PSA Test

Diet and lifestyle
A Prostate Specific Antigen (PSA) test measures the amount of prostate-specific antigen in the blood. PSA is released into a man's blood by his prostate gland. Healthy men have low amounts of PSA in the blood. The amount of PSA in the blood normally increases as a man's prostate enlarges with age. PSA may increase because of inflammation of the prostate gland, known as Prostatitis or Prostate Cancer. An injury, a digital rectal exam, or sexual activity (ejaculation) may also briefly raise PSA levels.

Why PSA Test is done?
The Prostate Specific Antigen (PSA) test is done to :
screen men for prostate cancer. Since other common medical conditions, such as Benign Prostatic Hyperplasia (BPH) and Prostatitis, can cause high PSA levels, a prostate biopsy may be done if your doctor is concerned about signs of prostate cancer.
Check if cancer may be present when results from other tests, such as a digital rectal exam, are not normal. A PSA test does not diagnose cancer, but it can be used along with other tests to determine if cancer is present.
Watch prostate cancer during active surveillance or other treatment. If PSA levels increase, the cancer may be growing or spreading. PSA is usually not present in a man who has had his prostate gland removed. A PSA level that rises after prostate removal may mean the cancer has returned or has spread.

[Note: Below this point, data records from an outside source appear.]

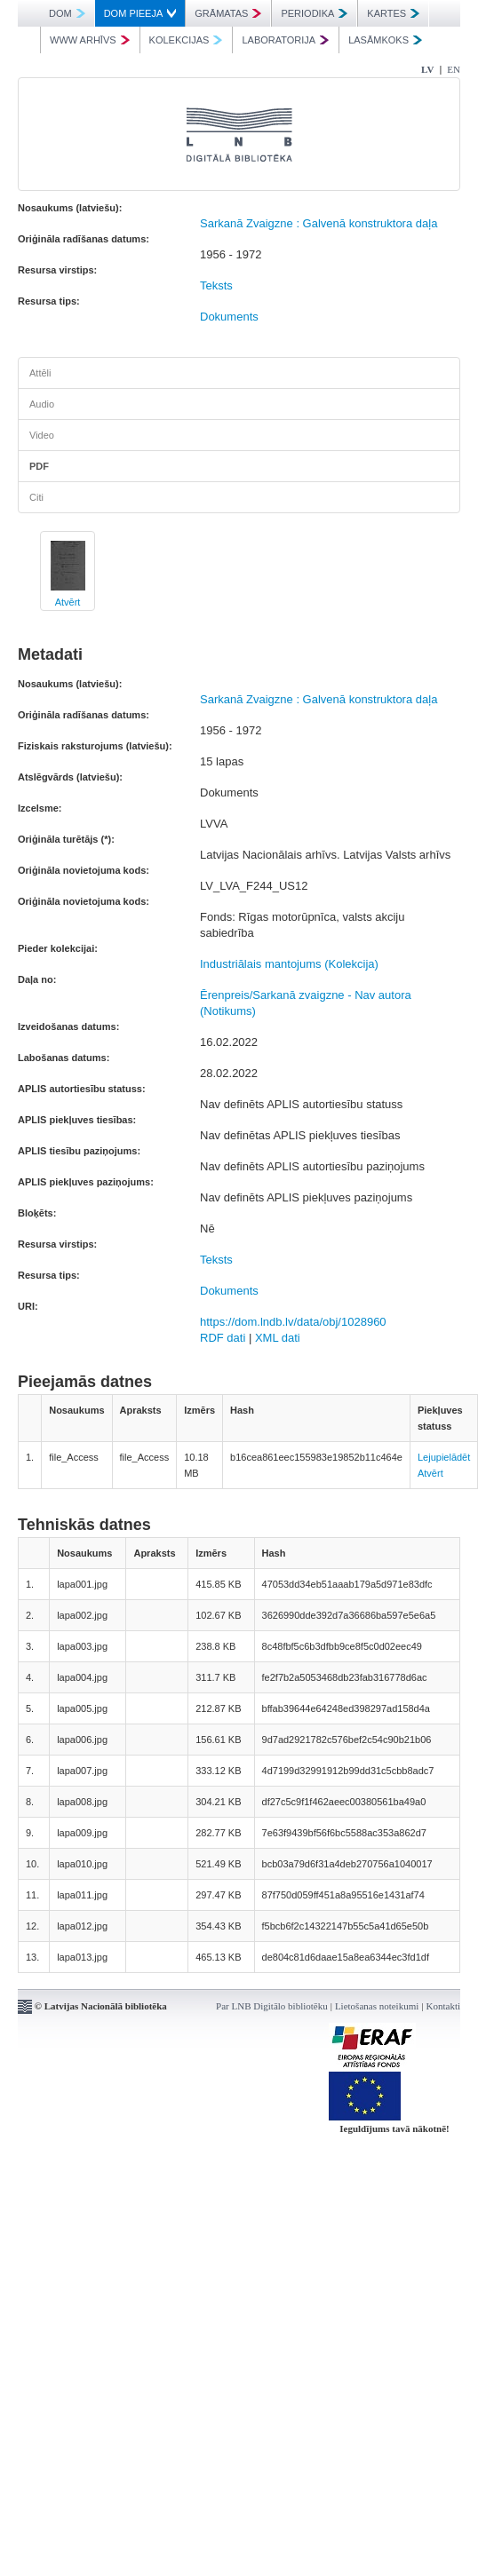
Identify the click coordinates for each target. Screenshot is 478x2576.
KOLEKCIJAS (186, 40)
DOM (67, 13)
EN (453, 69)
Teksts (216, 285)
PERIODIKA (314, 13)
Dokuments (229, 316)
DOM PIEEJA (140, 13)
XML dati (277, 1337)
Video (41, 435)
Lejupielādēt (444, 1457)
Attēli (40, 373)
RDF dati (222, 1337)
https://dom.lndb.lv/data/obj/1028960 (293, 1321)
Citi (36, 497)
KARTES (393, 13)
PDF (39, 466)
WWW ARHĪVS (90, 40)
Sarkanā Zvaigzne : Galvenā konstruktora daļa (318, 223)
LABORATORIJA (285, 40)
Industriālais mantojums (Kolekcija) (289, 964)
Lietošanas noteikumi (376, 2006)
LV (427, 69)
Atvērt (68, 602)
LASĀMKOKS (385, 40)
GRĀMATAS (228, 13)
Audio (41, 404)
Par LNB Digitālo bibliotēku (272, 2006)
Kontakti (443, 2006)
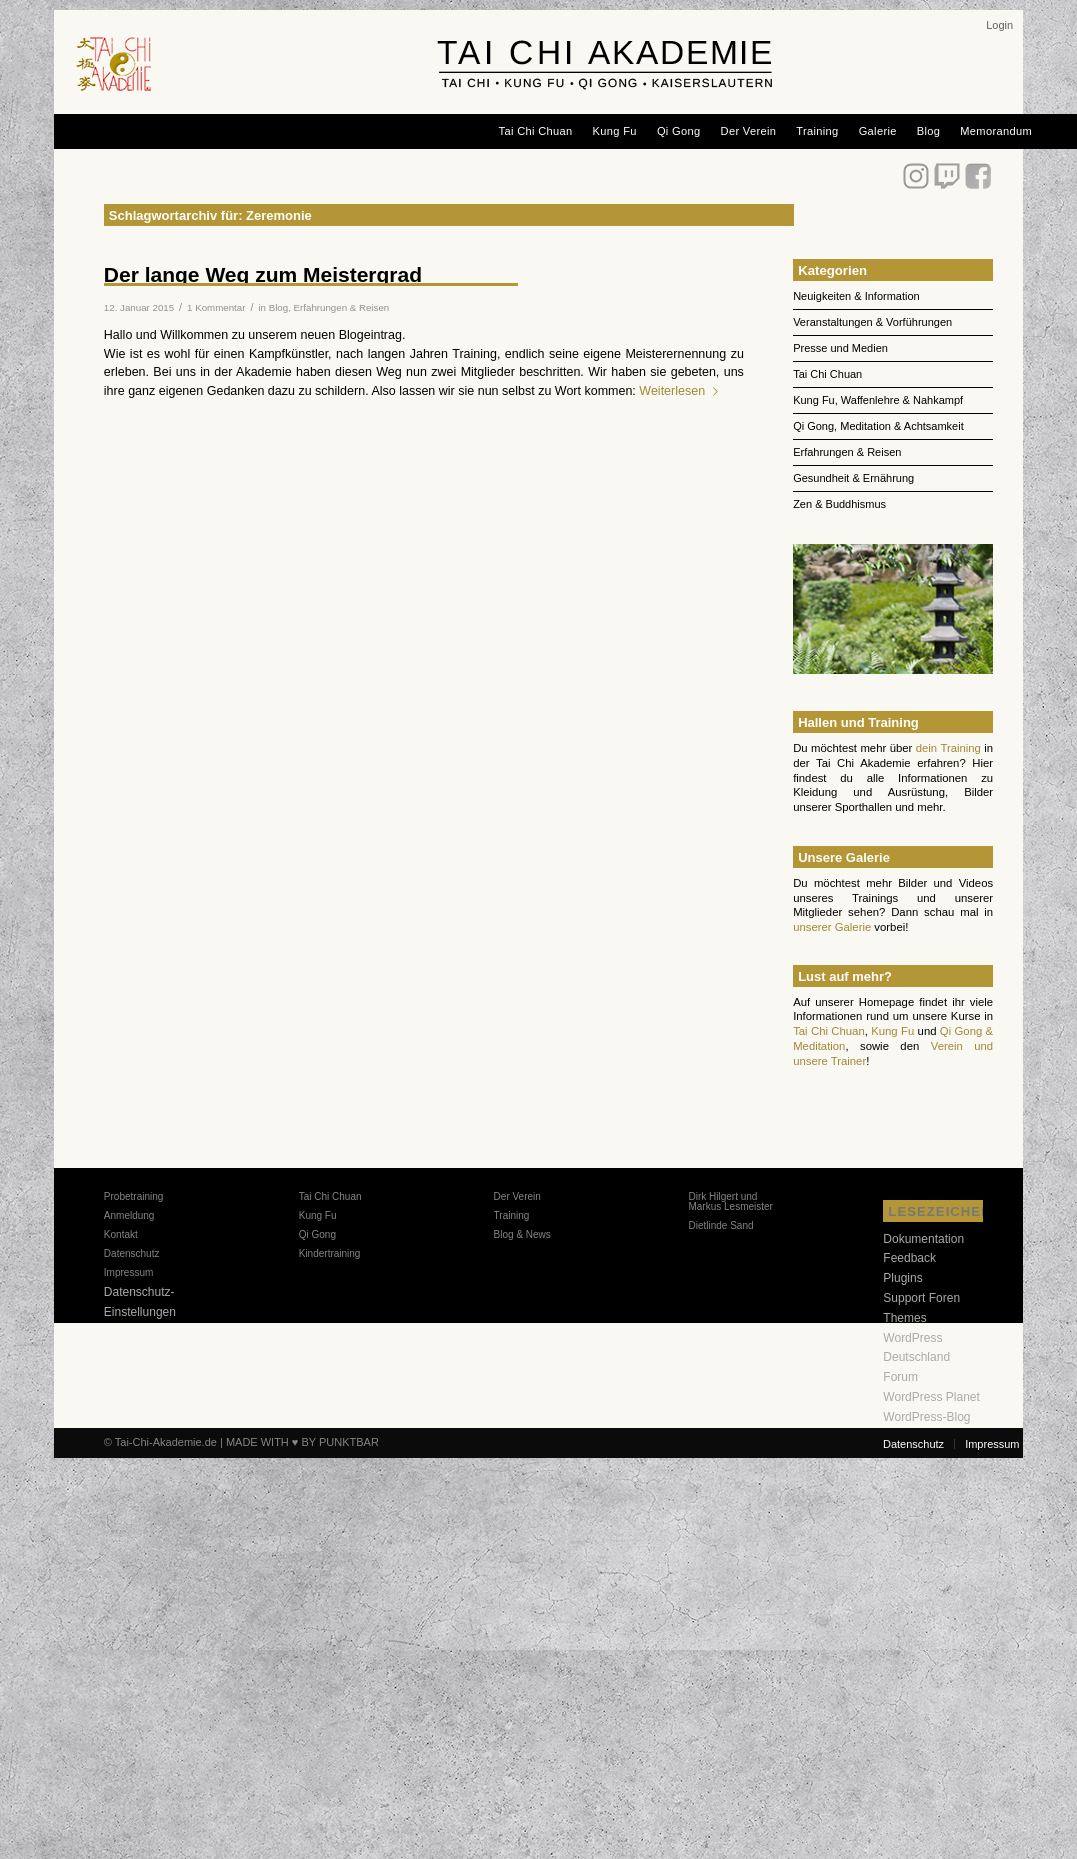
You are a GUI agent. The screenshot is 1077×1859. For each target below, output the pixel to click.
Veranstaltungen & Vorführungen (872, 322)
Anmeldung (129, 1215)
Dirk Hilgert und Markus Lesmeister (730, 1201)
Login (999, 25)
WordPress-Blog (926, 1417)
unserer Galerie (832, 927)
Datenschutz (132, 1253)
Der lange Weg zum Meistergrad (263, 274)
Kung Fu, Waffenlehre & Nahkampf (878, 400)
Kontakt (121, 1234)
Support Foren (921, 1298)
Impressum (128, 1272)
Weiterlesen (682, 391)
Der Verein (517, 1196)
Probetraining (133, 1196)
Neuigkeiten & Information (856, 296)
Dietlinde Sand (720, 1225)
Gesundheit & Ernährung (853, 478)
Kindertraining (330, 1253)
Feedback (909, 1258)
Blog (278, 307)
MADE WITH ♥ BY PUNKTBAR (302, 1442)
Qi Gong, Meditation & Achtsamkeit (878, 426)
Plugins (902, 1278)
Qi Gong (317, 1234)
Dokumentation (923, 1239)
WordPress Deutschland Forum (916, 1358)
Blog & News (522, 1234)
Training (512, 1215)
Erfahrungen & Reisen (342, 307)
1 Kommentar (216, 307)
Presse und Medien (840, 348)
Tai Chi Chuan (827, 374)
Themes (904, 1318)
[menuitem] (999, 25)
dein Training (948, 748)
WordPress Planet (931, 1397)
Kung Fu (892, 1031)
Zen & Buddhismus (839, 504)
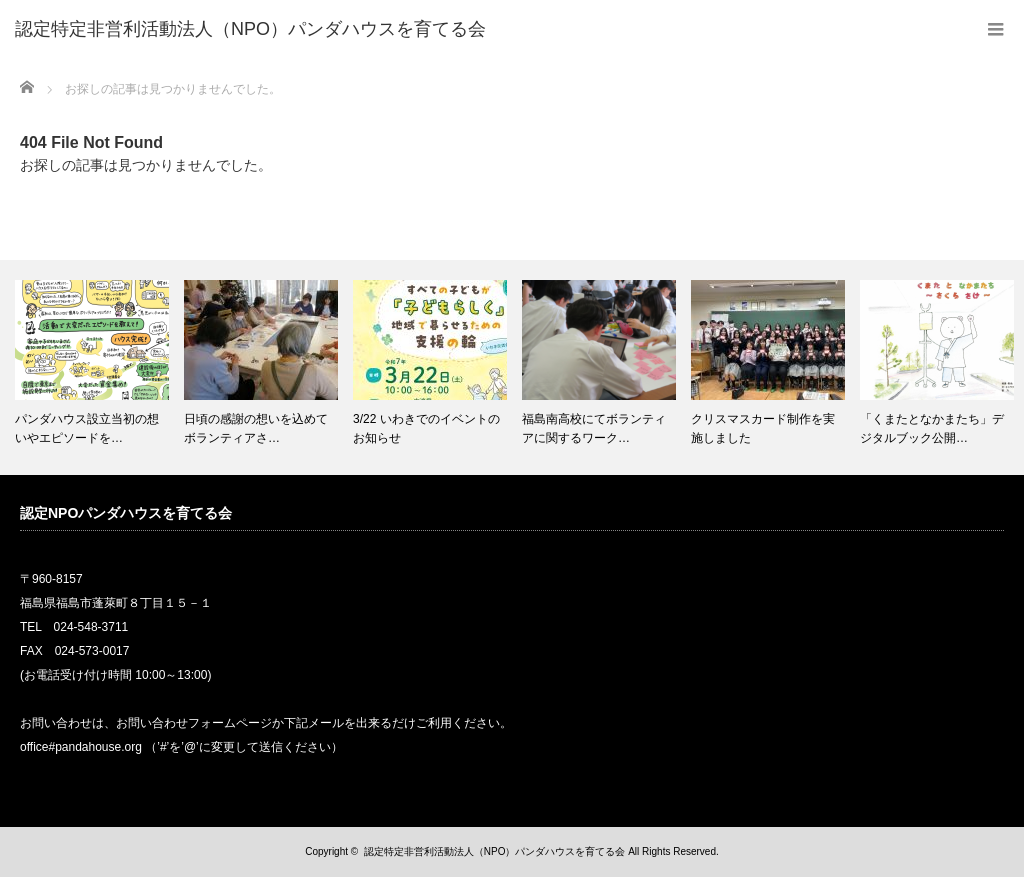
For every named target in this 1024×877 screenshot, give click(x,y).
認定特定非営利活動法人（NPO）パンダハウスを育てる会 (495, 851)
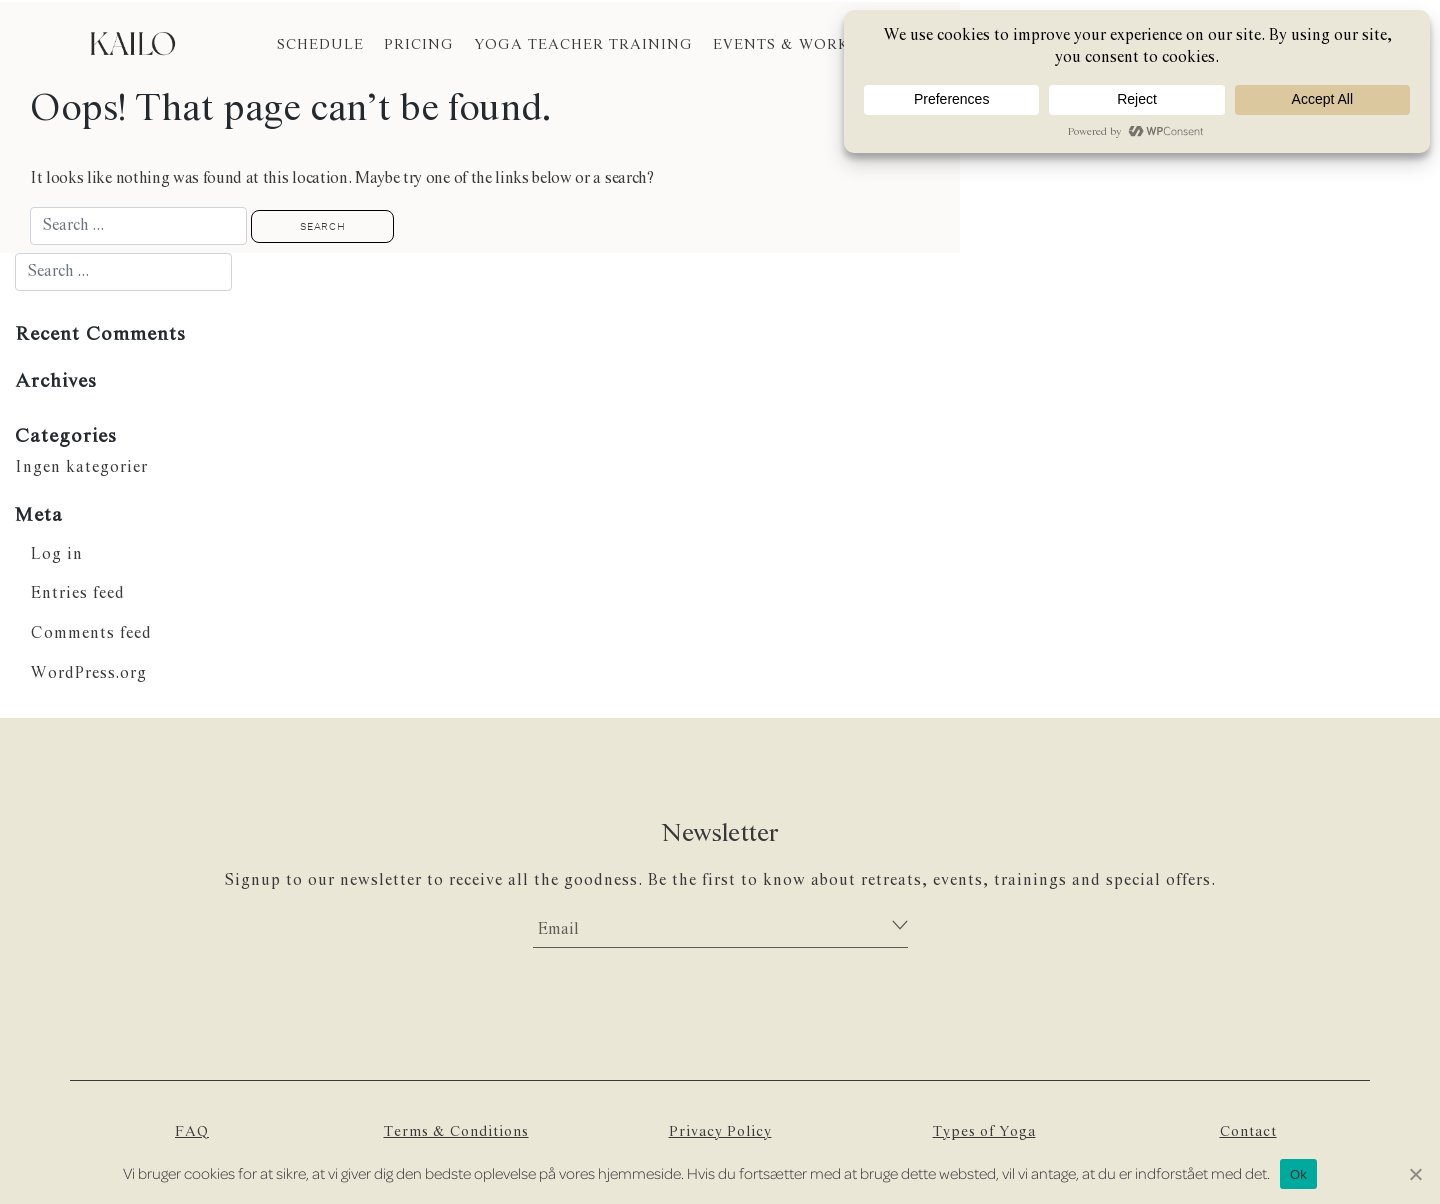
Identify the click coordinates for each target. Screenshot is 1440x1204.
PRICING (419, 45)
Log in (57, 554)
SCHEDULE (320, 45)
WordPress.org (89, 674)
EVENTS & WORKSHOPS (807, 45)
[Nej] (1415, 1174)
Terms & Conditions (456, 1133)
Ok (1298, 1174)
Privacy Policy (720, 1133)
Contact (1248, 1133)
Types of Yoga (984, 1133)
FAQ (192, 1133)
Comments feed (91, 634)
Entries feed (78, 594)
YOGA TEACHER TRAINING (583, 45)
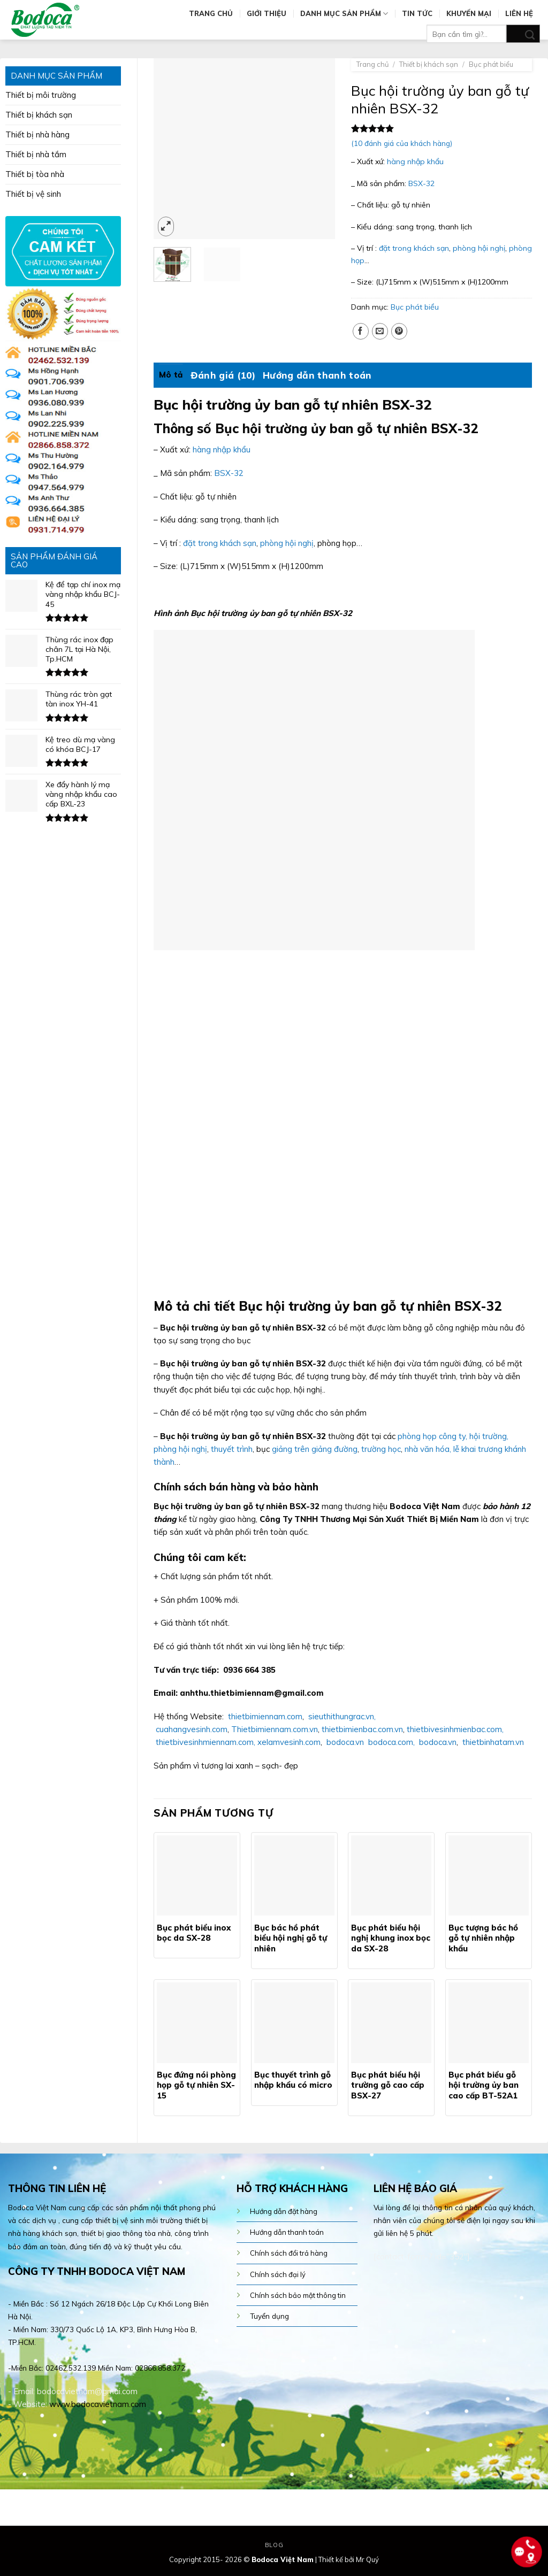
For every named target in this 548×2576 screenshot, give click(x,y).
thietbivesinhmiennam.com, (205, 1742)
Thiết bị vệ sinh (33, 194)
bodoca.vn (345, 1742)
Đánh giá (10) (223, 375)
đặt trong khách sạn (414, 248)
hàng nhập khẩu (415, 161)
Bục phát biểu (491, 64)
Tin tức (417, 13)
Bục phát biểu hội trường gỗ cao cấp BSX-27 (387, 2085)
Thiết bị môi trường (40, 95)
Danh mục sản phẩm (344, 14)
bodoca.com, (391, 1742)
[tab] (171, 375)
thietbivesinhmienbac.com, (454, 1729)
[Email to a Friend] (380, 331)
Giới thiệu (266, 13)
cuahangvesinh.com (191, 1729)
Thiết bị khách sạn (38, 115)
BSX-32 (421, 183)
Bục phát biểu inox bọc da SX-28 (194, 1933)
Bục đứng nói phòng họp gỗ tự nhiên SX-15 (196, 2085)
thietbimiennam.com (265, 1716)
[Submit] (523, 34)
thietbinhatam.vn (493, 1742)
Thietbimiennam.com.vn (274, 1729)
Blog (274, 2545)
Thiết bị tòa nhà (34, 174)
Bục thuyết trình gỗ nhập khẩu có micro (293, 2080)
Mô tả (171, 375)
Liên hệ (519, 13)
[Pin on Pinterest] (399, 331)
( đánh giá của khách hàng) (401, 143)
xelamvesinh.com (289, 1742)
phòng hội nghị (479, 248)
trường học (380, 1449)
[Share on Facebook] (361, 331)
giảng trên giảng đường (314, 1449)
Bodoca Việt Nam (283, 2559)
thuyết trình (232, 1449)
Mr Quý (367, 2559)
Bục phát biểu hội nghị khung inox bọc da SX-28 (390, 1938)
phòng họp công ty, (432, 1436)
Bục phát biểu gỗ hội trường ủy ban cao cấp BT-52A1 (483, 2085)
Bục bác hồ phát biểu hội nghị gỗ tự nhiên (290, 1938)
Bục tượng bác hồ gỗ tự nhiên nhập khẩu (483, 1938)
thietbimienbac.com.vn (362, 1729)
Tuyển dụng (269, 2315)
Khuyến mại (468, 13)
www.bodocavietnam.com (97, 2404)
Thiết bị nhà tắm (35, 154)
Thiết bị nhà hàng (37, 134)
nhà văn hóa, (428, 1449)
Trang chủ (211, 13)
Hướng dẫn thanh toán (317, 375)
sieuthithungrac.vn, (341, 1716)
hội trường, (488, 1436)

How to prepare for PSA Test?
Before you have a Prostate-Specific Antigen (PSA), tell your doctor if you have had
Test to look at your bladder Cystoscopy in the past several weeks.
Prostate needle biopsy or prostate surgery in the past several weeks.
Digital Rectal Examination in the past several weeks.
Prostate infection (Prostatitis) or an Urinary Tract Infection (UTI) that has not gone away.
Tube (catheter) inserted into your bladder recently to drain urine.

Do not ejaculate for 24 hours before your PSA blood test, either during sex or masturbation.

You must consult your doctor about any concerns you have regarding the need for the test, its risks, how it will be done, or what the results will mean.